Extracted data section start
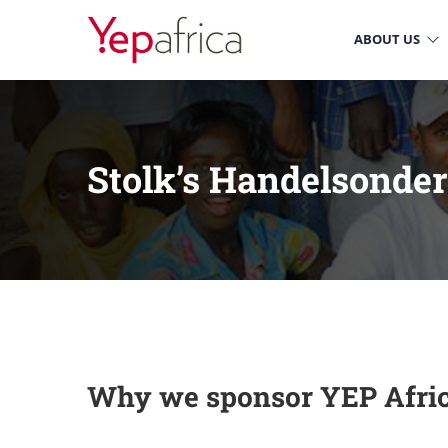
ABOUT US
Stolk’s Handelsonde
Why we sponsor YEP Afri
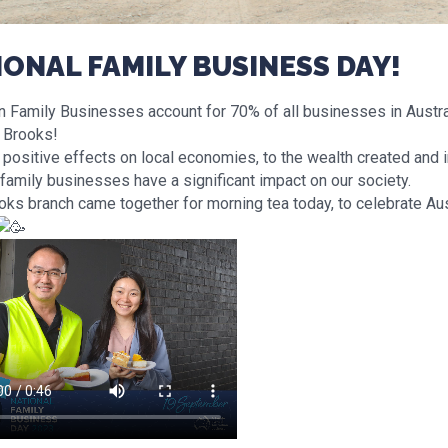
IONAL FAMILY BUSINESS DAY!
n Family Businesses account for 70% of all businesses in Australi
g Brooks!
 positive effects on local economies, to the wealth created and
family businesses have a significant impact on our society.
oks branch came together for morning tea today, to celebrate Aus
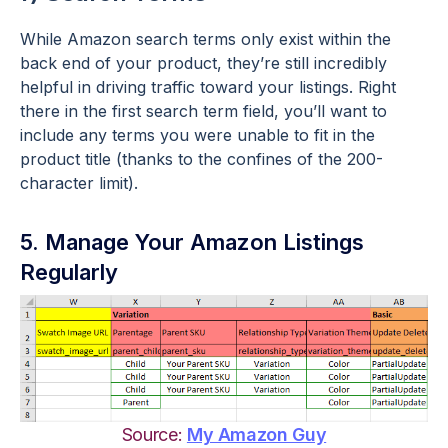
While Amazon search terms only exist within the
back end of your product, they’re still incredibly
helpful in driving traffic toward your listings. Right
there in the first search term field, you’ll want to
include any terms you were unable to fit in the
product title (thanks to the confines of the 200-
character limit).
5. Manage Your Amazon Listings
Regularly
Source:
My Amazon Guy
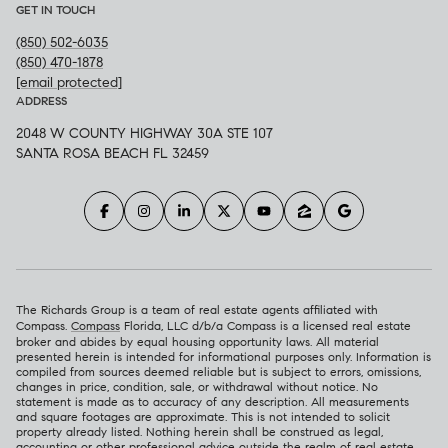
GET IN TOUCH
(850) 502-6035
(850) 470-1878
[email protected]
ADDRESS
2048 W COUNTY HIGHWAY 30A STE 107
SANTA ROSA BEACH FL 32459
The Richards Group is a team of real estate agents affiliated with
Compass.
Compass
Florida, LLC d/b/a Compass is a licensed real estate
broker and abides by equal housing opportunity laws. All material
presented herein is intended for informational purposes only. Information is
compiled from sources deemed reliable but is subject to errors, omissions,
changes in price, condition, sale, or withdrawal without notice. No
statement is made as to accuracy of any description. All measurements
and square footages are approximate. This is not intended to solicit
property already listed. Nothing herein shall be construed as legal,
accounting or other professional advice outside the realm of real estate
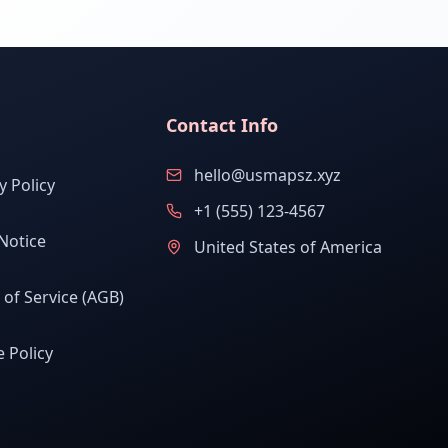
Contact Info
hello@usmapsz.xyz
y Policy
+1 (555) 123-4567
Notice
United States of America
of Service (AGB)
 Policy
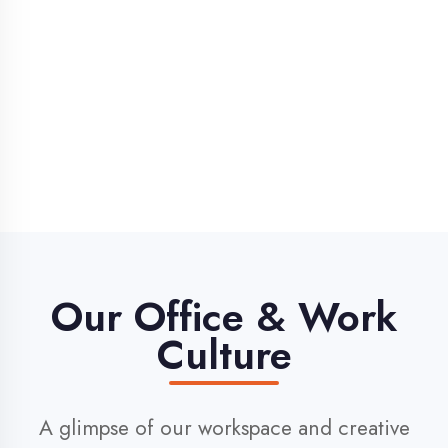
Our Office & Work
Culture
A glimpse of our workspace and creative
environment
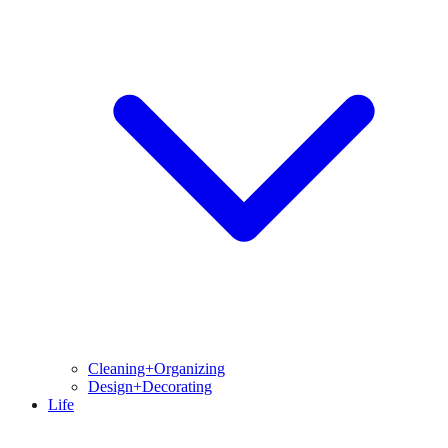
Cleaning+Organizing
Design+Decorating
Life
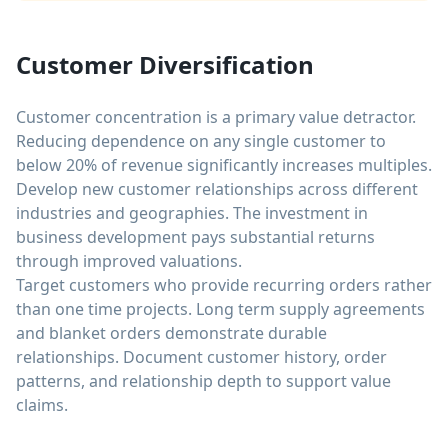
Customer Diversification
Customer concentration is a primary value detractor.
Reducing dependence on any single customer to
below 20% of revenue significantly increases multiples.
Develop new customer relationships across different
industries and geographies. The investment in
business development pays substantial returns
through improved valuations.
Target customers who provide recurring orders rather
than one time projects. Long term supply agreements
and blanket orders demonstrate durable
relationships. Document customer history, order
patterns, and relationship depth to support value
claims.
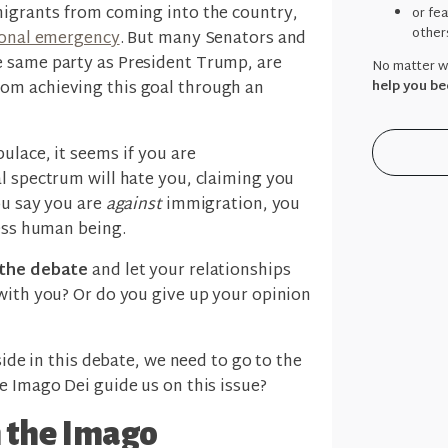
migrants from coming into the country,
or fe
other
tional emergency
. But many Senators and
e same party as President Trump, are
No matter wh
help you be
om achieving this goal through an
ulace, it seems if you are
al spectrum will hate you, claiming you
ou say you are
against
immigration, you
less human being.
f the debate
and let your relationships
with you? Or do you give up your opinion
side in this debate, we need to go to the
e Imago Dei guide us on this issue?
 the Imago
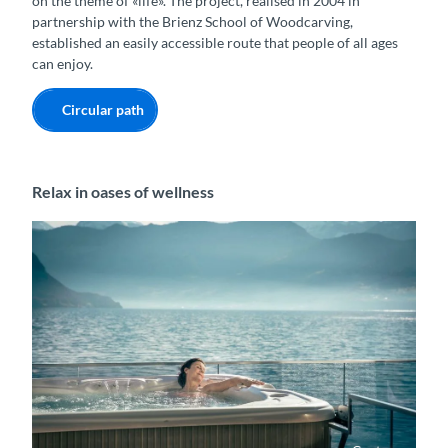
on the theme of «life». The project, realised in 2004 in
partnership with the Brienz School of Woodcarving,
established an easily accessible route that people of all ages
can enjoy.
Circular path
Relax in oases of wellness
Extracted data section end
## Instructions to follow
Copy exactly the lines from the first line of the records above through the line with "Florida, LLC d/b/a", both included, and nothing else. Pictures stay out.

## Result
ABOUT US
Stolk’s Handelsonde
Why we sponsor YEP Afri
IONAL FAMILY BUSINESS DAY!
n Family Businesses account for 70% of all businesses in Australi
g Brooks!
 positive effects on local economies, to the wealth created and
family businesses have a significant impact on our society.
oks branch came together for morning tea today, to celebrate Aus
While Amazon search terms only exist within the
back end of your product, they’re still incredibly
helpful in driving traffic toward your listings. Right
there in the first search term field, you’ll want to
include any terms you were unable to fit in the
product title (thanks to the confines of the 200-
character limit).
5. Manage Your Amazon Listings
Regularly
Source:
My Amazon Guy
GET IN TOUCH
(850) 502-6035
(850) 470-1878
[email protected]
ADDRESS
2048 W COUNTY HIGHWAY 30A STE 107
SANTA ROSA BEACH FL 32459
The Richards Group is a team of real estate agents affiliated with
Compass.
Compass
Florida, LLC d/b/a Compass is a licensed real estate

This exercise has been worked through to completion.